Why does the Dirac delta function satisfy $f(x)\delta(x-a) = f(a)\delta(x-a)$?
The definition of the dirac delta is an object $\delta$ such that, for any (suitably well behaved) function $f$, $$\int_{a}^{b}\delta(x)f(x)dx $$ takes the value $f(0)$ if $a<0<b$, and $0$ otherwise. This isn't really a function, as there is provably no function $\delta: \mathbb{R} \to \mathbb{R}$ with this property. If it's not a function, then what the hell is it? Well, as the other answers point out, $\delta$ is formally defined as something called a distribution. However, it turns out you can manipulate $\delta$ as though it were a function, and in surprisingly many cases the sky does not fall on your head.
Fixing an $a \in \mathbb{R}$, it is then immediate from the definition that
$$\int_{c}^{d}\delta(x-a)f(x)dx=\int_{c}^{d}f(a)\delta(x-a)dx$$
for any choice of $c$ and $d$, because both sides are equal to $f(a)$ when $a \in [c,d]$, and $0$ otherwise.
It seems that what the question setter has done is then equate the integrands, and say that the objects $$f(x)\delta(x-a)=f(a)\delta(x-a)$$
are the same. In my opinion this is a strange thing to say, because it suggests that you are treating $\delta$ as though it were a real function, which it is not.
Remember that the $\delta$ ''function'' is not really a function (proper or “improper”) but a different mathematical object ( a distribution) that live always in the shade of an integral sign.
So, when we write an ''identity'' as: $$ f(x)\delta(x-a)= f(a)\delta(x-a) , $$ The meaning of this equations is that:
its two sides give equivalent results when used as factors in an integrand.
And this is easy verified using the definition $$ \int_{-\infty}^{+\infty}f(x)\delta(x)dx=f(0)$$ for $x-a=0$.
The only correct way to see it is from the distributional theory of the Delta function.
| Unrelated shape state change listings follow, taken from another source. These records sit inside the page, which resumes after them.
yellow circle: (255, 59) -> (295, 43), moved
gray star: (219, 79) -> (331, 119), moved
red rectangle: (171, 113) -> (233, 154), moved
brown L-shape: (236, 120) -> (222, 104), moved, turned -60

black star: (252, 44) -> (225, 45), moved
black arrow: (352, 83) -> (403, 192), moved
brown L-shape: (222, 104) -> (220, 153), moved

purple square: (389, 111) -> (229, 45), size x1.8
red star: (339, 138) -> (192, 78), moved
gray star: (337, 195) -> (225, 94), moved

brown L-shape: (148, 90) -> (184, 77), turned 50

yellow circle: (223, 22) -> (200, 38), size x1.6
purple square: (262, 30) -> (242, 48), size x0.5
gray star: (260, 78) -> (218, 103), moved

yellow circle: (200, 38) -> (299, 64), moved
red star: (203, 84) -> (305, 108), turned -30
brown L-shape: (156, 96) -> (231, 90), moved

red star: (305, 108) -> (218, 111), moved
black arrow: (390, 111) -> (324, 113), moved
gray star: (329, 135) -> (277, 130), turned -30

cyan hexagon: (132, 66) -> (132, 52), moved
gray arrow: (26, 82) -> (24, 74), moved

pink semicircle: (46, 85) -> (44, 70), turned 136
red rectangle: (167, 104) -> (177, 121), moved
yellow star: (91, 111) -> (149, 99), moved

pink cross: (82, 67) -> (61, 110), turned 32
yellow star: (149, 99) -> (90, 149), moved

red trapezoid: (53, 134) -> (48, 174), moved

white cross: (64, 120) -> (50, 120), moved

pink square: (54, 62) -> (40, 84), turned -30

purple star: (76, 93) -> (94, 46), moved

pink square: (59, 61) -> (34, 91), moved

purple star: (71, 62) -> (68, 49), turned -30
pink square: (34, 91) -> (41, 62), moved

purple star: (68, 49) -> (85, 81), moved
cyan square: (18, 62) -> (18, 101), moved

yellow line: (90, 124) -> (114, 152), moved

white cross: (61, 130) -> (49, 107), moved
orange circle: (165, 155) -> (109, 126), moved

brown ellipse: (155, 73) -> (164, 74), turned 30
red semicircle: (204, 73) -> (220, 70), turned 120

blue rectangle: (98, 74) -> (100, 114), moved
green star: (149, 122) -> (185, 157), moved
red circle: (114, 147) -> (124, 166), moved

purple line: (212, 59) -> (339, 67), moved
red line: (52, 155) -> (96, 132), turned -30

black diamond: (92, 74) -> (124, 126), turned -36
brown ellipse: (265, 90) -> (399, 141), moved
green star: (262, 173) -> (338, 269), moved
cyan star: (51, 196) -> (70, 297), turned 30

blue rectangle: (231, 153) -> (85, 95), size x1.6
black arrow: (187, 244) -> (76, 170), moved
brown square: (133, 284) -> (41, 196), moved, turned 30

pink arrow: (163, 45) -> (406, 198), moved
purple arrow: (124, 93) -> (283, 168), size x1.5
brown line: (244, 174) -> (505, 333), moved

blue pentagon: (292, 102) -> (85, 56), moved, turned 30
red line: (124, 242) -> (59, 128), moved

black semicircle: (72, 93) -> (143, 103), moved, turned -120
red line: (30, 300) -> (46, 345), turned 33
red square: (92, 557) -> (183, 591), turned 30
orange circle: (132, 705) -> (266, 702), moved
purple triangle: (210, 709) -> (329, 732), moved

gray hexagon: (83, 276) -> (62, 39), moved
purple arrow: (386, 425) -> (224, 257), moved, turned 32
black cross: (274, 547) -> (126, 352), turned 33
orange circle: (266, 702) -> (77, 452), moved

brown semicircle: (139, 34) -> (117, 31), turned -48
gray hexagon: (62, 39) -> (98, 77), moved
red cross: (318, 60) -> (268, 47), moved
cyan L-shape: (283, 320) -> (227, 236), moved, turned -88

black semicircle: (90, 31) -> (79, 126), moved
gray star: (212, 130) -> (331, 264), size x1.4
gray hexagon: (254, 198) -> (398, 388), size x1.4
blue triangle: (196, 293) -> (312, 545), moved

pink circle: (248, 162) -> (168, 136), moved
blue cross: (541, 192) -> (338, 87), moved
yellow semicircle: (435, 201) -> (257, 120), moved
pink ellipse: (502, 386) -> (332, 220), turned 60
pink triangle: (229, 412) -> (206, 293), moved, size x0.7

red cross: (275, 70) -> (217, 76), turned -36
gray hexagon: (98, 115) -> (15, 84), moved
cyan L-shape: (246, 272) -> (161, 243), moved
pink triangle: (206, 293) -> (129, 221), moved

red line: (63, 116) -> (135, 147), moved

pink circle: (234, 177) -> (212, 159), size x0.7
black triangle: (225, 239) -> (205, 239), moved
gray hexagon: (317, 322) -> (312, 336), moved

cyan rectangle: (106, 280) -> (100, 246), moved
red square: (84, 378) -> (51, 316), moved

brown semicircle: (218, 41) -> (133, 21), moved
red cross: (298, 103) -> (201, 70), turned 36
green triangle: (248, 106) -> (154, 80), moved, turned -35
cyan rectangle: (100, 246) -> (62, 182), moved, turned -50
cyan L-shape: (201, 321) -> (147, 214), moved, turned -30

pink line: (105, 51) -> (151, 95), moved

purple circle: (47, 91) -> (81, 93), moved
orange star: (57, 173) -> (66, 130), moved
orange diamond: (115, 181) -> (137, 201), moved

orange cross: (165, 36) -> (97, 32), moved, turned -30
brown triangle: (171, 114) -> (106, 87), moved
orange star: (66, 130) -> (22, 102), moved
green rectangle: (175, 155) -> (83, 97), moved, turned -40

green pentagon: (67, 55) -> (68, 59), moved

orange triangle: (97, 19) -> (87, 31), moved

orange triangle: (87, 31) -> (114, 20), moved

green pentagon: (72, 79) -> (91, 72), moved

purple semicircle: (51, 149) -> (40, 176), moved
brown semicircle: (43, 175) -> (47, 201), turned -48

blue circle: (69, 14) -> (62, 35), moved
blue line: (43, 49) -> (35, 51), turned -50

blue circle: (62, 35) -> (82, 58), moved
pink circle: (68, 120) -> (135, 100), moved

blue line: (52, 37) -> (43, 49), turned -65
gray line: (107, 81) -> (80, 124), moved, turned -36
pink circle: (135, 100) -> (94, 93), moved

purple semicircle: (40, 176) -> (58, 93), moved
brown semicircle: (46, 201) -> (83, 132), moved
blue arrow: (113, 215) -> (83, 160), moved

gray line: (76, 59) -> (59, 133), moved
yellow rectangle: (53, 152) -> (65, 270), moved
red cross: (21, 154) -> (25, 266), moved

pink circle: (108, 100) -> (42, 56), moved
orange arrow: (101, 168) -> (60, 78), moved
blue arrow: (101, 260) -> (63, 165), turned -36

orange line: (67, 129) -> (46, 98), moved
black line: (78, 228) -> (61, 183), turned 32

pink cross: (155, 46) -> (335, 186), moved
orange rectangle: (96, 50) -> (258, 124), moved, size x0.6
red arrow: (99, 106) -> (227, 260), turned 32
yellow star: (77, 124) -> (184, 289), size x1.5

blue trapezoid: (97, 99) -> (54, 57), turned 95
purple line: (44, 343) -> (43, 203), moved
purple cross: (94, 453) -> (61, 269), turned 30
Indeed, for a test function $\phi$, we have:
$$\langle \delta(x-a), \phi(x)\rangle = \langle \theta'(x-a), \phi(x)\rangle = - \langle \theta(x-a), \phi'(x)\rangle = -\int_{-\infty}^{+\infty}\phi'(x)\theta(x-a)\ \text{d}x$$
Now since we have a $\theta$, we know that that $\theta(x-a) = 1$ for $x-a\geq0$ and $0$ otherwise. Hence the integral becomes
$$-\int_{a}^{+\infty}\phi'(x)\theta(x-a)\ \text{d}x = -\phi(x)\bigg|_{a}^{+\infty}$$
The test function $\phi$ goes to zero for $x\to \infty$ hence you remain with
$$\phi(a)$$
This shows you that the action of the $\delta(x-a)$ on a function $f(x)$ gives you
$$f(a)$$
Now the reason why the Dirac Delta remains, it's because the expression $f(x)\delta(x-a)$ makes sense only in the support of the Delta which is $x = a$, otherwise it's zero. To remark this, you write $f(x)\delta(x-a)$ because every other value for $x$ is meaningless.